Open jennybc opened 8 years ago
Thank you @jennybc . this is fantastic feedback. I'm going to implement it. Where do you find there fantastic picts? i love the basmati rice picture. i'm going to "steal" it (casually while citing fully :)
Jenny - per the scripting component. that is definitely a very good point to make. However it actually isn't really a part of any of the facets
Would you just put it up front? Or perhaps this is the low level component of automation? So maybe i make automation #2?
thoughts? leah
Basmati rice photo was from a tweet actually. I have a bunch of credits and links associated with that set of slides:
https://github.com/jennybc/happy-git-and-github-for-the-user
The tweet:
Re: scripting. I'd put it up front. You could work it in w/ rewording this (i.e. there needs to be code, not just mouse clicks):
How to Make Work Reproducible
For research to be reproducible, the research products (data, code) need to be publicly available in a form that people can find and understand them.
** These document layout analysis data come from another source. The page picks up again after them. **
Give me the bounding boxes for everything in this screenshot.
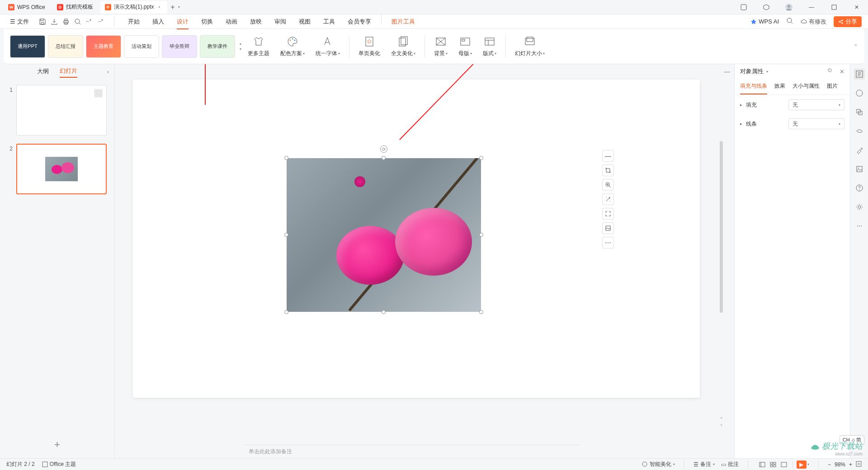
tab-view[interactable]: 视图	[299, 15, 311, 28]
template-graduation[interactable]: 毕业答辩	[162, 35, 197, 58]
template-theme-edu[interactable]: 主题教育	[86, 35, 121, 58]
background-button[interactable]: 背景▾	[429, 35, 452, 57]
app-tab-template[interactable]: D 找稻壳模板	[52, 1, 100, 14]
zoom-in-button[interactable]: +	[849, 461, 852, 468]
notes-toggle[interactable]: ☰ 备注▾	[693, 461, 715, 468]
resize-handle-t[interactable]	[382, 156, 386, 160]
line-select[interactable]: 无▾	[788, 118, 844, 129]
tab-add-button[interactable]: +	[167, 2, 178, 13]
float-magic-icon[interactable]	[602, 193, 614, 205]
notes-placeholder[interactable]: 单击此处添加备注	[244, 445, 580, 458]
scrollbar-thumb[interactable]	[720, 141, 723, 313]
float-crop-icon[interactable]	[602, 164, 614, 176]
rail-properties-icon[interactable]	[854, 69, 865, 80]
prop-tab-size[interactable]: 大小与属性	[793, 79, 820, 94]
print-icon[interactable]	[62, 18, 70, 25]
tab-picture-tools[interactable]: 图片工具	[392, 15, 415, 28]
tab-design[interactable]: 设计	[177, 15, 189, 28]
resize-handle-br[interactable]	[479, 310, 483, 314]
tab-list-dropdown[interactable]: ▾	[178, 5, 180, 9]
minimize-button[interactable]: —	[804, 1, 819, 14]
export-icon[interactable]	[51, 18, 58, 25]
template-gallery-scroll[interactable]: ▾▾	[240, 42, 241, 51]
template-summary[interactable]: 总结汇报	[48, 35, 83, 58]
wps-ai-button[interactable]: WPS AI	[750, 18, 779, 25]
template-teaching[interactable]: 教学课件	[200, 35, 235, 58]
expand-icon[interactable]: ▸	[740, 122, 742, 126]
rotate-handle[interactable]: ⟳	[380, 146, 387, 153]
layout-button[interactable]: 版式▾	[478, 35, 501, 57]
smart-beautify-button[interactable]: 智能美化▾	[642, 461, 675, 468]
zoom-level[interactable]: 98%	[835, 461, 845, 468]
scroll-down-icon[interactable]: ˅	[718, 424, 724, 429]
collapse-panel-icon[interactable]: ‹	[107, 68, 109, 75]
outline-tab[interactable]: 大纲	[37, 66, 49, 77]
rail-tools-icon[interactable]	[854, 145, 865, 155]
float-fullscreen-icon[interactable]	[602, 208, 614, 220]
template-activity[interactable]: 活动策划	[124, 35, 159, 58]
prop-tab-picture[interactable]: 图片	[827, 79, 838, 94]
search-icon[interactable]	[786, 17, 793, 26]
prop-title-dropdown[interactable]: ▾	[766, 70, 768, 74]
tab-insert[interactable]: 插入	[152, 15, 164, 28]
fill-select[interactable]: 无▾	[788, 99, 844, 110]
redo-icon[interactable]: ▾	[98, 18, 105, 25]
sorter-view-icon[interactable]	[768, 461, 778, 469]
avatar-icon[interactable]	[781, 1, 797, 14]
app-tab-document[interactable]: P 演示文稿(1).pptx •	[100, 1, 167, 14]
tab-member[interactable]: 会员专享	[348, 15, 371, 28]
maximize-button[interactable]	[826, 1, 842, 14]
collapse-ribbon-button[interactable]: ⌃	[854, 43, 858, 50]
tab-transition[interactable]: 切换	[201, 15, 213, 28]
canvas-scrollbar[interactable]: ˄ ˅	[718, 136, 724, 430]
more-themes-button[interactable]: 更多主题	[243, 35, 274, 57]
prop-tab-effect[interactable]: 效果	[774, 79, 785, 94]
slide-size-button[interactable]: 幻灯片大小▾	[510, 35, 549, 57]
tab-review[interactable]: 审阅	[274, 15, 286, 28]
play-button[interactable]: ▶	[797, 461, 807, 469]
file-menu[interactable]: ☰ 文件	[6, 18, 33, 26]
resize-handle-tr[interactable]	[479, 156, 483, 160]
cube-icon[interactable]	[759, 1, 774, 14]
fit-to-window-icon[interactable]	[856, 461, 862, 468]
play-dropdown[interactable]: ▾	[807, 462, 809, 466]
zoom-out-button[interactable]: −	[828, 461, 831, 468]
resize-handle-l[interactable]	[284, 233, 288, 237]
undo-icon[interactable]: ▾	[86, 18, 93, 25]
rail-style-icon[interactable]	[854, 88, 865, 99]
resize-handle-b[interactable]	[382, 310, 386, 314]
rail-settings-icon[interactable]	[854, 202, 865, 212]
collapse-prop-panel-button[interactable]: —	[722, 64, 731, 79]
window-layout-icon[interactable]	[736, 1, 751, 14]
save-icon[interactable]	[39, 18, 46, 25]
close-button[interactable]: ✕	[849, 1, 864, 14]
normal-view-icon[interactable]	[757, 461, 767, 469]
template-general[interactable]: 通用PPT	[10, 35, 45, 58]
slide-canvas[interactable]: ⟳	[133, 80, 700, 398]
scroll-up-icon[interactable]: ˄	[718, 417, 724, 422]
full-doc-beautify[interactable]: 全文美化▾	[387, 35, 420, 57]
print-preview-icon[interactable]	[74, 18, 81, 25]
rail-help-icon[interactable]	[854, 183, 865, 193]
theme-indicator[interactable]: Office 主题	[42, 461, 76, 468]
rail-animation-icon[interactable]	[854, 126, 865, 136]
share-button[interactable]: 分享	[834, 16, 862, 27]
tab-start[interactable]: 开始	[128, 15, 140, 28]
selected-image[interactable]: ⟳	[287, 158, 481, 312]
single-page-beautify[interactable]: 单页美化	[354, 35, 385, 57]
tab-tools[interactable]: 工具	[323, 15, 335, 28]
comments-toggle[interactable]: ▭ 批注	[721, 461, 739, 468]
resize-handle-tl[interactable]	[284, 156, 288, 160]
slide-thumb-2[interactable]	[16, 144, 107, 194]
color-scheme-button[interactable]: 配色方案▾	[276, 35, 309, 57]
float-replace-icon[interactable]	[602, 222, 614, 234]
rail-resource-icon[interactable]	[854, 164, 865, 174]
unify-font-button[interactable]: 统一字体▾	[311, 35, 344, 57]
tab-animation[interactable]: 动画	[226, 15, 237, 28]
app-tab-wps[interactable]: W WPS Office	[4, 1, 52, 14]
float-collapse-icon[interactable]: —	[602, 150, 614, 162]
slides-tab[interactable]: 幻灯片	[60, 65, 77, 78]
resize-handle-bl[interactable]	[284, 310, 288, 314]
tab-slideshow[interactable]: 放映	[250, 15, 262, 28]
reading-view-icon[interactable]	[779, 461, 789, 469]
As for the basmati rice (how can we talk about this so much 😁?), I don't interpret is as "random". I assume the container did indeed hold rice, when the person was all excited about their new label maker. But the novelty of labelling everything in the kitchen wore off and someone needed to store cookies and was too lazy to change the label. Which is how elaborate comments and READMEs eventually grow out of sync with the stuff they're supposed to document.
Re:
https://github.com/NEON-WorkWithData/slide-shows/blob/gh-pages/intro-reprod-science.md
Mainly: I think they look great! So take or leave this feedback as you see fit.
You never explicitly say that scripting (coding) is almost an absolute requirement for reproducibility, vs. point-and-click. I guess point-and-click workflows can be reproducible. Sort of? But script everything you can. This is already implied but I'd say it loud and clear.
I am not a big fan of explicit documentation. I think if you can make the thing "explain itself", it is better to not write documentation. This holds for R objects, functions, function arguments, datasets, scripts, directory names, repo names, all of it. Because this lowers the risk of the documentation becoming wrong. The "basmati rice versus cookies" problem: https://speakerdeck.com/jennybc/happy-git-and-github-for-the-user?slide=34. Of course, some documentation must be written! But I think novices underestimate how quickly their enthusiasm for this will evaporate. Be a minimalist and get really good at naming things.
Therefore I would swap the order of topics 1 and 2 to reflect that documentation is plan B, i.e. for things that can't be self-explanatory, through awesome organization and naming. Documentation is also for things that are so important they bear repeating and justify the extra vigilance to keep them up-to-date.